荻原浩 明日の記憶 [●本(小説)]
渡辺謙主演で大ブレイクした映画「明日の記憶」の原作本がようやく文庫化。
タイミングとしては先日読んだ間宮兄弟とおなじ感じだ。原作本がブレイクし、映画化で再ブレイク、そして満を持して?かどうかは不明だが文庫化するパターン。上映から1年はたっているので細かい描写までは忘れてしまったがあらすじについては印象深いので大体覚えている。
映画とほとんど同じストーリーだったのですぐに当時映画を見た記憶がよみがえり、描かれている世界が頭の中に広がってきた。
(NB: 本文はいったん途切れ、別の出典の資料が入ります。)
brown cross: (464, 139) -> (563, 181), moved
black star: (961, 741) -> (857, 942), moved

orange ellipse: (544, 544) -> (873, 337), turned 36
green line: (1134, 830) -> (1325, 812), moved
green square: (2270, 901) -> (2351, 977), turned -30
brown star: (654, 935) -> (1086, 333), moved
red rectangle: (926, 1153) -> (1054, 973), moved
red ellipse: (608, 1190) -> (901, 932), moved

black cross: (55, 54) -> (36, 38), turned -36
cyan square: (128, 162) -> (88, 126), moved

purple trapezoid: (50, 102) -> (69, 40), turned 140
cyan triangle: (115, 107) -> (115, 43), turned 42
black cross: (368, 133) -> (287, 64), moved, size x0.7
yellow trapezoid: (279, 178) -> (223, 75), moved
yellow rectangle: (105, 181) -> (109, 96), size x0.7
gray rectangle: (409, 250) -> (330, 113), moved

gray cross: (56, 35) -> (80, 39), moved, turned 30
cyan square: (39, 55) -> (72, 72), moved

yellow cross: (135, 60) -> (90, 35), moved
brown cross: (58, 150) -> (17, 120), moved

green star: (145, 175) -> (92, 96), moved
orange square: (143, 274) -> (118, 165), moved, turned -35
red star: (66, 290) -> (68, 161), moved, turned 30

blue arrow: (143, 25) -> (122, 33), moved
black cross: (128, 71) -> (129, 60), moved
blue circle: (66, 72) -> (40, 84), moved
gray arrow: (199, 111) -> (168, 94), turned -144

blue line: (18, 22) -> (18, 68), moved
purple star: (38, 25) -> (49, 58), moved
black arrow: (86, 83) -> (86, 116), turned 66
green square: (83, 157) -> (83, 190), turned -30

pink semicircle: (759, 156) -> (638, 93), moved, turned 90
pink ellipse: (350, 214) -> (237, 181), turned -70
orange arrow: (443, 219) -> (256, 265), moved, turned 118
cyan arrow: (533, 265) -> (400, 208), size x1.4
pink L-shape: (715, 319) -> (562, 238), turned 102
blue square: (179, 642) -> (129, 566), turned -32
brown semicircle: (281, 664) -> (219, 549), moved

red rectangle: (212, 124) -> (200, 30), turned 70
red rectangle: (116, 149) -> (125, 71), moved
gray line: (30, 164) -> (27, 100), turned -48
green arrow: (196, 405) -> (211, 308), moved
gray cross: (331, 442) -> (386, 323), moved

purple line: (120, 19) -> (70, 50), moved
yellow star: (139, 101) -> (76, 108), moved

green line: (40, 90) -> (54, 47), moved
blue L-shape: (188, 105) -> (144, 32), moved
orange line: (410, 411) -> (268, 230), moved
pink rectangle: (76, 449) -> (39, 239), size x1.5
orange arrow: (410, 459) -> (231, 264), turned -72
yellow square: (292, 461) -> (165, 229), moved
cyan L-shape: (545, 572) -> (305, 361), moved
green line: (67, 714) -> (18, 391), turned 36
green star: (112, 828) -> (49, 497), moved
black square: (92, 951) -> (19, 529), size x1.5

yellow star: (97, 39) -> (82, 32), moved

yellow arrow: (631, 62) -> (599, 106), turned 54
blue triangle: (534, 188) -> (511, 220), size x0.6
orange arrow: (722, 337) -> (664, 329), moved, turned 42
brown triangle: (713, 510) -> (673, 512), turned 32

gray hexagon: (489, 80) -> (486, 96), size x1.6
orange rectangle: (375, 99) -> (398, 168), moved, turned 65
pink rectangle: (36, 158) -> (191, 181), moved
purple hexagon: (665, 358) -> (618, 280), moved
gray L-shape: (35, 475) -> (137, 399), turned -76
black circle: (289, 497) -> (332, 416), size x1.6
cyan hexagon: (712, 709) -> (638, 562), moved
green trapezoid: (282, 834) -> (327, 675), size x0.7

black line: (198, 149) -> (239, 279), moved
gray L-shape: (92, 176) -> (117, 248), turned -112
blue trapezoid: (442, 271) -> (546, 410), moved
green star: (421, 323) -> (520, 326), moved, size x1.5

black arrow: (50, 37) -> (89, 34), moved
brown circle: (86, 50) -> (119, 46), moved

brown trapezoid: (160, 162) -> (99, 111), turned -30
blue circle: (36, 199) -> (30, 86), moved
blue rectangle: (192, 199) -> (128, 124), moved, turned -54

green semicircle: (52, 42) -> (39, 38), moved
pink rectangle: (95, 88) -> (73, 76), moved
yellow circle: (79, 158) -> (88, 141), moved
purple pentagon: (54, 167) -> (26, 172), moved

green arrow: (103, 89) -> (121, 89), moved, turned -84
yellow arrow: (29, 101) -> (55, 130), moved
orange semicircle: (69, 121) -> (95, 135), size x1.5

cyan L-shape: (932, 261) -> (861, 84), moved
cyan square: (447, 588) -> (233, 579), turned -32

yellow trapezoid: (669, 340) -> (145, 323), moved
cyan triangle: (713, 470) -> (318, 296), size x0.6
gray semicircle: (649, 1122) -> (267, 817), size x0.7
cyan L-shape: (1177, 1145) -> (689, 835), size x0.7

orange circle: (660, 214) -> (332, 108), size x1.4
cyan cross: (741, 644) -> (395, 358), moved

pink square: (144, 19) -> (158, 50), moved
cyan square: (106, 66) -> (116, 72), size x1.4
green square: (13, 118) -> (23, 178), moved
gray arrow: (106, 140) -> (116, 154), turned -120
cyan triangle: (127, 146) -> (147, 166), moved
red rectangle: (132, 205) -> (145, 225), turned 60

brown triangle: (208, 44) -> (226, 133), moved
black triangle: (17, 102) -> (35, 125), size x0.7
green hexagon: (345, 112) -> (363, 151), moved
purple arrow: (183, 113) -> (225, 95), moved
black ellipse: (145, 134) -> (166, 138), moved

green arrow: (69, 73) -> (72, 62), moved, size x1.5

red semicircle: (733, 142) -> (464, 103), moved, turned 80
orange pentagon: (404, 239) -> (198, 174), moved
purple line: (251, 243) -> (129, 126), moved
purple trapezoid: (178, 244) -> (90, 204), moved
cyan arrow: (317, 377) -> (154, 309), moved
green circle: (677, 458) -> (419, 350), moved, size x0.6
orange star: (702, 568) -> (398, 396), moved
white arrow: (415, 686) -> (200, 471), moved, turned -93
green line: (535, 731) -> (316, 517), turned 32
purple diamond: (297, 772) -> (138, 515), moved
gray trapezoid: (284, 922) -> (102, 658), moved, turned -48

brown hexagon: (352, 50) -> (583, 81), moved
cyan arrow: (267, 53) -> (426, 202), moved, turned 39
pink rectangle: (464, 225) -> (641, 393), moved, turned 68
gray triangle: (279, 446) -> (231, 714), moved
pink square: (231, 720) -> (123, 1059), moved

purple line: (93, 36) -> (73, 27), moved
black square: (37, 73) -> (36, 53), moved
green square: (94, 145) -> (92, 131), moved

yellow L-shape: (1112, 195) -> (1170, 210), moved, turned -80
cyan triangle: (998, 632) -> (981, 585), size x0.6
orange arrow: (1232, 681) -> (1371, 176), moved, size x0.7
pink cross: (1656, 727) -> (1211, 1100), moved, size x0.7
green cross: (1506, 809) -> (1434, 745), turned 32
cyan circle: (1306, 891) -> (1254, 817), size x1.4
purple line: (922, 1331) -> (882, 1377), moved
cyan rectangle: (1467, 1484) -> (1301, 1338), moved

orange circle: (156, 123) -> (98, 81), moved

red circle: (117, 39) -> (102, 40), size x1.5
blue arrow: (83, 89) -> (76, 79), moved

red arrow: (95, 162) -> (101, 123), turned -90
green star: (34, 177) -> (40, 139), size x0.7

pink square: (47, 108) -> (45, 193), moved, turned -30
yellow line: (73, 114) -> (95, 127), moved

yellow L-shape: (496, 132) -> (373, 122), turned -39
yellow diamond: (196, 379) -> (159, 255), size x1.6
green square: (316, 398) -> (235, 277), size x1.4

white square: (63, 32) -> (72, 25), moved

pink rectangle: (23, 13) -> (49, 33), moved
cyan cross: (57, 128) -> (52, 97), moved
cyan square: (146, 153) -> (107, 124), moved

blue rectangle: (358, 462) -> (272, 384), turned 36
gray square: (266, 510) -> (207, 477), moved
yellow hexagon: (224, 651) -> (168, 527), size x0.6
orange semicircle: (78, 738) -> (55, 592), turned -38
やはり50代で発病してしまうというのは苦しいだろうな~。映像の場合は、渡辺謙の演技を通してそのつらさが伝わってくるが、文章からも自分は若いと思うのだが、記憶があいまいになっていくもどかしさ、それを受け入れられていない自分の葛藤がとてもうまく表現されている。
仮に自分がなったとしてもこのような対応を取ってしまうんじゃないかと思わせるところが評判となった理由でもあるのだろう。
本書の中では、家族はやさしく支えてくれ、周りの人たちは支えてくれる人もいれば、悪用しようとする人もいるということが対極的に描かれているが実際の世界はどうなのだろうか。家族からも擦れられちゃう場合もあるだろうし、周りの人がみんなサポートしてくれる場合もあるだろう。いろいろなパータンがあると思われるが、いちばん現実的なところなのが本書に描かれているパターンなのかなぁ。
ということなどいろいろ考えさせられる小説であった。山本周五郎賞を受賞した作品だけはありますな。